Ihre einzige Chance, die Dinge wieder in Ordnung zu bringen, war … Heirat.

Darum würde sie heute einen König heiraten.

1. KAPITEL

Angelo Dizieno wusste, dass der falsche Mann vor dem Altar stand. Der falsche Zwilling. Ein Mann, der niemals die Krone hätte erhalten dürfen. Ein Mann, der seine Pflicht vergessen und seinen Bruder im Stich gelassen hatte. Sie waren eineiige Zwillinge gewesen – bis das Leben sie getrennt hatte. Zwei Minuten hatten zwischen ihrer Geburt gelegen, einhundertzwanzig Sekunden. Zwei Söhne. Ein Thronfolger.

Aber ein Thronfolger und sein jüngerer Bruder konnten niemals dasselbe sein. Sie hatten es beide gewusst. Hatten ihre Rollen verstanden.

Bitterkeit stieg in Angelo auf. Sein Blick schweifte über die Kirchenbänke voller europäischer Monarchen, Diplomaten, Premierminister … alle warteten darauf, dass er ihnen bewies, dass er seine Pflicht nicht noch einmal vergaß. Er war der König, den sie brauchten, denn er war der einzige König, den sie hatten.

So hätte es niemals sein sollen. Der Thron war nie für ihn bestimmt gewesen. Genau das war seine Strafe.

Hochzeit. Die Vereinigung zweier benachbarter Staaten aufgrund eines Versprechens, das vor fünfundsiebzig Jahren gegeben worden war. Er heiratete eine Prinzessin, die seinem Bruder versprochen gewesen war, und konnte nichts dagegen tun. Jeden Moment würden sie eine Braut hereinführen, die niemals ihm hätte gehören dürfen, eine Braut, deren Gesicht drei lange Jahre in seiner Erinnerung gelebt hatte. Die er für seinen abscheulichen Groll verantwortlich machte, nur der Zweitgeborene zu sein.

Er spürte ein stechendes Brennen in seiner Kehle und schluckte es herunter.

So wie du es vor drei Jahren hättest tun sollen.

Angelo biss die Zähne zusammen.

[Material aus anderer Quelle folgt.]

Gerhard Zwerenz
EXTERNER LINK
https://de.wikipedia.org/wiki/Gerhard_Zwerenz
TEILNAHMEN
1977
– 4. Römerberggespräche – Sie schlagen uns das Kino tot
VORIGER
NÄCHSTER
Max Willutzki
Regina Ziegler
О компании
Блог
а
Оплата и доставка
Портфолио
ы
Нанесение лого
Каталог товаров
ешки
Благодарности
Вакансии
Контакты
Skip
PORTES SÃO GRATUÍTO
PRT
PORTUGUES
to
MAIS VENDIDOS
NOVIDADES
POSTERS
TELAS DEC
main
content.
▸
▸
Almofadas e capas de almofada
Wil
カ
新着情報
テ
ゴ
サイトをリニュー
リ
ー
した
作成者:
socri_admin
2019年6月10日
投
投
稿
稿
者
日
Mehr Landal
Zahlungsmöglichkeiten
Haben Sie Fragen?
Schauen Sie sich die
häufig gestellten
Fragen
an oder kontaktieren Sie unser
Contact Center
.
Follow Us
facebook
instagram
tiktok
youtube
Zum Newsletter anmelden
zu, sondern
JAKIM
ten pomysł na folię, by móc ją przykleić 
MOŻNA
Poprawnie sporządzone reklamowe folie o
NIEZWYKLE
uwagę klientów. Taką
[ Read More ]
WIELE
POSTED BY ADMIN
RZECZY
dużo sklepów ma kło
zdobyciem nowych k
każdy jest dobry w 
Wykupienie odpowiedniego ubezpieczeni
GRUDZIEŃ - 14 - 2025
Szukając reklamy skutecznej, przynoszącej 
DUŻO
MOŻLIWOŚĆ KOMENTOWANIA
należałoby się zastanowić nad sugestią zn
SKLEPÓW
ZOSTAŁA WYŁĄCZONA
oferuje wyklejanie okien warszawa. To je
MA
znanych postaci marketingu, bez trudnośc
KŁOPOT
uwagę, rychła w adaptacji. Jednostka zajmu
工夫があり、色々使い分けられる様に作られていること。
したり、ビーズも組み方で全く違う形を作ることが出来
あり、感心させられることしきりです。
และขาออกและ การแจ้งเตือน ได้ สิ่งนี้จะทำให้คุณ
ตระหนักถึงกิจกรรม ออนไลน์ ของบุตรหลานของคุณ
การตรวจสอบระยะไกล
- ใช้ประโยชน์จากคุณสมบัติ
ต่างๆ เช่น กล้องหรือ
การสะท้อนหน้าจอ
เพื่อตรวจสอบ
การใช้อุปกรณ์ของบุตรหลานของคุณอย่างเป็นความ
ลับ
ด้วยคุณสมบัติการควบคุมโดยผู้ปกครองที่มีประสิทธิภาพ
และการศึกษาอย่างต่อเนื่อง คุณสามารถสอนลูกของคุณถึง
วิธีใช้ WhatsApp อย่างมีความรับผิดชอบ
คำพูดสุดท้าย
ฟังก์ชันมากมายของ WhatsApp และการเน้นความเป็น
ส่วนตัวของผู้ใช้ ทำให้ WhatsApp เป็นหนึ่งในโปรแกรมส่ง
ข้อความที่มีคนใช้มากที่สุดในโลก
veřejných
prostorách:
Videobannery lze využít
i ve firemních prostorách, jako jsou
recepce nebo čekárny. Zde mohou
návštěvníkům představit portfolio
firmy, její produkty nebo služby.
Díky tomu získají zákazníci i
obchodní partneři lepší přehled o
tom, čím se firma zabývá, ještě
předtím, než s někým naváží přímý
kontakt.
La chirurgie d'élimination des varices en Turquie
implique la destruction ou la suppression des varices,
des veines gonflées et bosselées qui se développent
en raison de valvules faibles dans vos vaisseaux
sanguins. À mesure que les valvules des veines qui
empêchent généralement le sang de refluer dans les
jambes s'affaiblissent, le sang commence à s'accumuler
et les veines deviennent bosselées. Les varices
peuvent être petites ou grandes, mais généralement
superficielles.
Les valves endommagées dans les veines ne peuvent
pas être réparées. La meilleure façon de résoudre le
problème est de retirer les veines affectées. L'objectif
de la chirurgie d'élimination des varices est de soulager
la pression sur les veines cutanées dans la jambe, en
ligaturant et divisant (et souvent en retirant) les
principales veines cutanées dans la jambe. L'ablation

Die Reue tat weh. Schon vor drei Jahren hätte er den Blick abwenden sollen, seine Gefühle tiefer in sich vergraben.

Stattdessen hatte er so getan, als wäre er der König.

Schon vor diesem Tag hatten Luciano und er tausende Male den Platz getauscht. Angelo hatte seinen Bruder bei unzähligen geschäftlichen Terminen vertreten. Er war in diesen Dingen besser gewesen. Besser bei knallharten Verhandlungen und der bessere Diplomat. Sie hatten die Plätze getauscht, weil Angelo der bessere … König war?

Plötzlich kam ihm sein Anzug zu eng vor.

Was wäre gewesen, wenn …?

Es versuchte es abzuschütteln, doch das Bedauern blieb.

Was, wenn er nie ihr hässliches Schloss betreten hätte, grau und dunkel, mit seinen hohen Türmen?

Nein, wem machte er hier etwas vor? Ihr Zuhause war nicht hässlich. Es war bezaubernd, fast mystisch. Wie aus einem Märchenbuch. Aus den Bogenfenstern des höchsten Turms hatte er auf üppige Grünpflanzen hinuntergeschaut, und da hatte er sie gesehen, die Tochter des Königs, die erst am Tag ihrer Hochzeit mit dem Thronfolger von Camalò zusammentreffen durfte. Seine erste Reaktion war aus seinem tiefsten Inneren gekommen.

Sie gehört mir.

Sie hatte wie gefangen gewirkt in dem Labyrinth aus üppigem Grün. Aber sie schien es nicht zu bemerken. Das Kleid tiefviolett, ihr braunes Haar lockig über ihre Schultern bis zur Taille fallend, hatte sie mit sanften Fingern die Blätter der Büsche gestreichelt, zwischen denen sie gefangen war.

In ihrer Kapitulation erkannte er sich wieder. Sie war genau wie er. Sie wartete darauf, dass ihr Vater ihr sagte, es wäre Zeit, ihre Pflicht zu erfüllen.

In drei Jahren, wenn sie einundzwanzig war, würde sie Luciano heiraten.

Aber dieser eine Tag hatte alles verändert. Ihr bloßer Anblick hatte enthüllt, was Angelo längst wusste, aber nicht in Worte kleiden konnte: Er wollte mehr, als den König nur heimlich zu vertreten. Er wollte der König sein. Der Thronfolger. Er wollte nicht nur die Reste von seinem Tisch bekommen. Er wollte sie besitzen, für sich selbst …

Ihm war klar gewesen, was er tun musste. Er musste gehen. Bevor sein Groll wuchs und zu einem Feuer wurde, das sie beide zerstören würde. Und so hatte er alles hinter sich gelassen. Sich von allem und jedem befreit, der ihn an das Leben im Palast band. Er hatte jede Verbindung zwischen sich und seinem Zwilling abgebrochen, seine Pflicht seinem Bruder gegenüber verweigert,

Weil er egoistisch war. Sein Ausscheiden aus dem königlichen Palast hatte das Land in den Grundfesten erschüttert. Er war ohne Vorbereitung gegangen, ohne Abschied von den Menschen, die ihn brauchten. Niemand war mehr da gewesen, um seinen Bruder zu unterstützen, wie er es getan hatte.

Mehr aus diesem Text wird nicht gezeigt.